Comment 2 Yaniv Kaul 2017-01-09 07:16:07 UTC
Lilach, I assume the problematic area is not in Engine but in VDSM:
2017-01-08 15:15:49,213 INFO  (libvirt/events) [virt.vm] (vmId='e5477f2b-6c09-4528-a0d4-1fe3358d7b47') CPU stopped: onSuspend (vm:4865)
2017-01-08 15:15:49,214 ERROR (jsonrpc/0) [virt.vm] (vmId='e5477f2b-6c09-4528-a0d4-1fe3358d7b47') Unable to take snapshot (vm:3506)
Traceback (most recent call last):
  File "/usr/share/vdsm/virt/vm.py", line 3503, in snapshot
    self._dom.snapshotCreateXML(snapxml, snapFlags)
  File "/usr/lib/python2.7/site-packages/vdsm/virt/virdomain.py", line 69, in f
    ret = attr(*args, **kwargs)
  File "/usr/lib/python2.7/site-packages/vdsm/libvirtconnection.py", line 123, in wrapper
    ret = f(*args, **kwargs)
  File "/usr/lib/python2.7/site-packages/vdsm/utils.py", line 941, in wrapper
    return func(inst, *args, **kwargs)
  File "/usr/lib64/python2.7/site-packages/libvirt.py", line 2737, in snapshotCreateXML
    if ret is None:raise libvirtError('virDomainSnapshotCreateXML() failed', dom=self)
libvirtError: Failed to acquire lock: File exists

Comment 3 Nir Soffer 2017-01-09 10:55:46 UTC
This requires libvirt-2.0.0-10.el7_3.4. Vdsm does not require it yet, since
it was not released yet.

Making this bug depend on the libvirt bug 1403691.

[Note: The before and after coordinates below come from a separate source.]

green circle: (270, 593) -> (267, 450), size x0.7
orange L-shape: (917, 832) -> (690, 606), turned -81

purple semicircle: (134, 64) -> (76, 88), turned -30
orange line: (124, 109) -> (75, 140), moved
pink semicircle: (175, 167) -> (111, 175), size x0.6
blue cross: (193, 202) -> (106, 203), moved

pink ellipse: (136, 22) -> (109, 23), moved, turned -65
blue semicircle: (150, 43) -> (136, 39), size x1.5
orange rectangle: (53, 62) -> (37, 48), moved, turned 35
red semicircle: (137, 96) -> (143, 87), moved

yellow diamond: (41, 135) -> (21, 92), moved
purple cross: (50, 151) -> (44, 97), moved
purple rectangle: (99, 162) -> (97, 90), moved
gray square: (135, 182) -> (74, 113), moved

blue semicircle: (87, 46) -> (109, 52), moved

Comment 4 Yaniv Kaul 2017-02-12 14:01:00 UTC
Since the relevant libvirt fix was released on z-stream, can you re-test?

Comment 5 Lilach Zitnitski 2017-02-13 09:48:20 UTC
(In reply to Yaniv Kaul from comment #4)
> Since the relevant libvirt fix was released on z-stream, can you re-test?

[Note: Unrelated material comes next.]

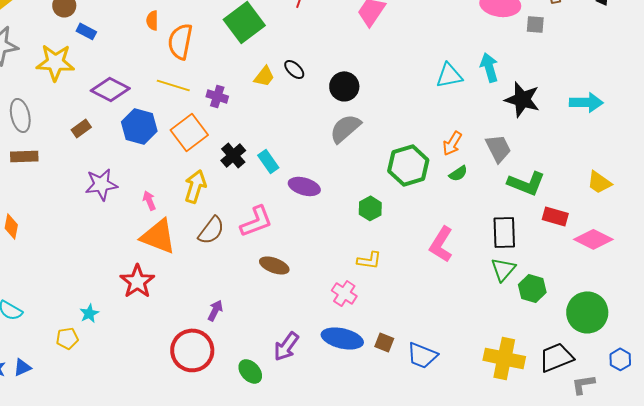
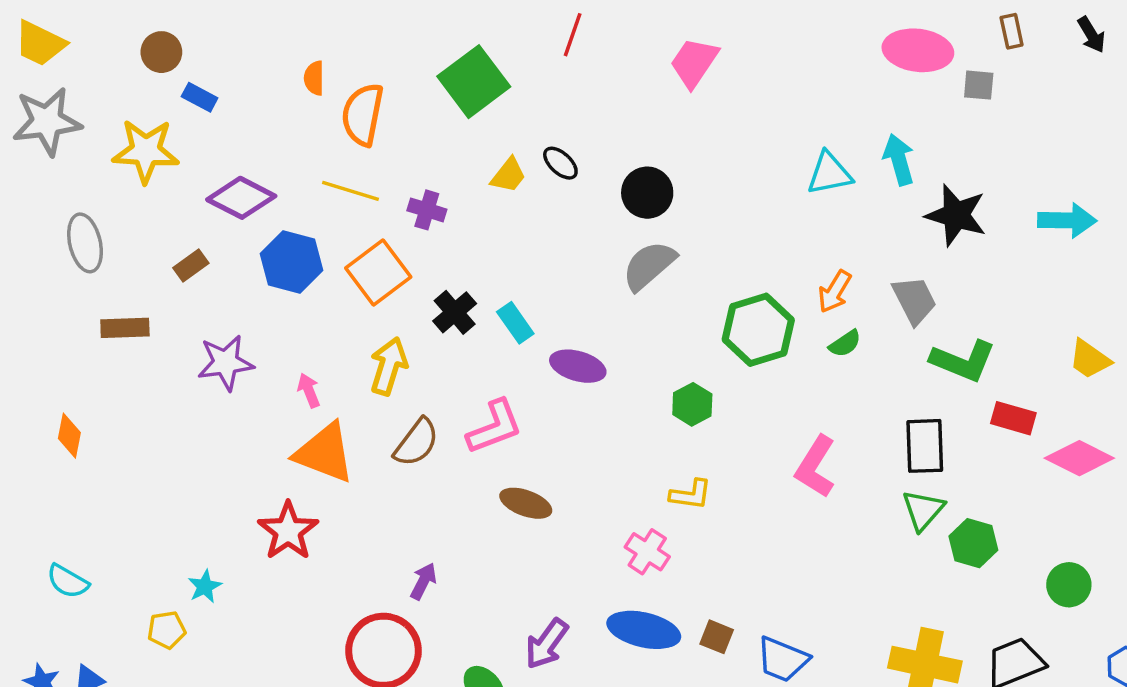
brown rectangle: (24, 156) -> (125, 328), moved
green circle: (587, 312) -> (1069, 585), size x0.6

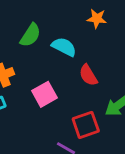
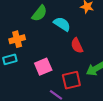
pink square: (44, 94) -> (43, 67), moved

When testing on 4.1.1 - the vm stays active during the process and the lsm completes.

Comment 6 Allon Mureinik 2017-02-13 10:28:40 UTC
(In reply to Yaniv Kaul from comment #4)
> Since the relevant libvirt fix was released on z-stream, can you re-test?

(In reply to Lilach Zitnitski from comment #5)
> (In reply to Yaniv Kaul from comment #4)
> > Since the relevant libvirt fix was released on z-stream, can you re-test?
> 
> When testing on 4.1.1 - the vm stays active during the process and the lsm
> completes.

VDSM 4.1.1. already requires a libvirt version that fixes this issue (2.0.0-10.el7_3.4) since 4.19.3.

Moving to ON_QA.

Lilach - up to you whether your comment 5 counts as verification or whether you want to perform and other tests.

Comment 7 Lilach Zitnitski 2017-02-13 12:31:35 UTC
Tested with rhevm 4.1.1 vdsm 4.19.5 and got the expected results - moving to VERIFIED.